The Arthur-Pieman Conservation Area is an important Aboriginal cultural heritage site, containing shell middens, hut depression sites, artefacts and rock engravings left by generations of Aboriginal families who lived along the coast.
If you take the Bass Highway route from Stanley to Arthur River (which takes just over an hour, but isn’t part of the designated Tarkine Drive), then it’s worth also stopping along the way at Tarkine Forest Adventures at Dismal Swamp. This is a 640ha sinkhole explored via a maze-like boardwalk which meanders through a forest that includes blackwood and stringybark trees, swamp areas, wildlife and local artworks inspired by the setting.
Discover Tasmania describes the Tarkine Forest Reserve as being “roughly bounded” by the west coast, the Arthur River to the north, the Pieman River to the south and the Murchison Highway to the east.
It features a diverse landscape that includes mountain ranges, buttongrass plains and coastal heath, as well as the rainforest.

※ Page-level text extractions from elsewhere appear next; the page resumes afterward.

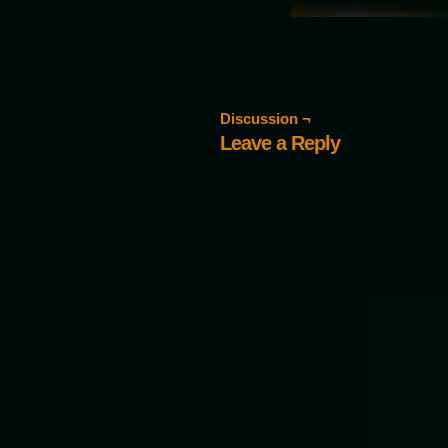
Discussion ¬
Leave a Reply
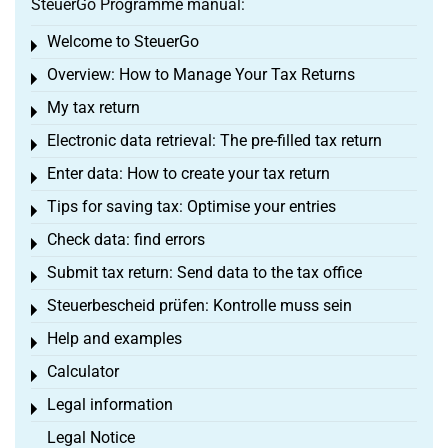
SteuerGo Programme manual:
Welcome to SteuerGo
Toggle menu
Overview: How to Manage Your Tax Returns
Toggle menu
My tax return
Toggle menu
Electronic data retrieval: The pre-filled tax return
Toggle menu
Enter data: How to create your tax return
Toggle menu
Tips for saving tax: Optimise your entries
Toggle menu
Check data: find errors
Toggle menu
Submit tax return: Send data to the tax office
Toggle menu
Steuerbescheid prüfen: Kontrolle muss sein
Toggle menu
Help and examples
Toggle menu
Calculator
Toggle menu
Legal information
Toggle menu
Legal Notice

But expectations of a completely untamed swathe of wilderness are quickly dispelled by evidence of the extensive logging industry, with huge commercial forestry plantations alongside the rainforest areas.
The Tarkine has long been at the centre of battles over logging and mining activity, with only a small percentage actually designated as national park. As recently as November, the Bob Brown Foundation hosted a rally on the lawns of Parliament House in Hobart demanding greater protection of the area.
Whether it is because it isn’t designated as national park, or perhaps due to its remoteness in relation to Tasmania’s cities, the Tarkine doesn’t attract the same number of tourists as many of the state’s other attractions.
Visiting in September, we had the rainforest all to ourselves at most of the designated stops on the Tarkine Drive. And looking up in awe at those majestic, towering old trees, with only birds and a lone potoroo for company, it’s hard to imagine how anyone could argue that this special place doesn’t deserve protection from further encroachment.
Getting there: Stanley is 404km from Hobart and 225km from Launceston. Arthur River is nearly 83km, or just over an hour’s drive, from Stanley. The Tarkine Drive begins around 60km from Stanley or 48km from Smithton.
Staying there: Located at Circular Head next to the geological formation known as The Nut, Stanley is a pretty town with colonial buildings, shops, cafes, restaurants and a wide choice of accommodation. Arthur River is a much smaller township, with a caravan park and self-contained accommodation available, but just a couple of small shops selling essential supplies.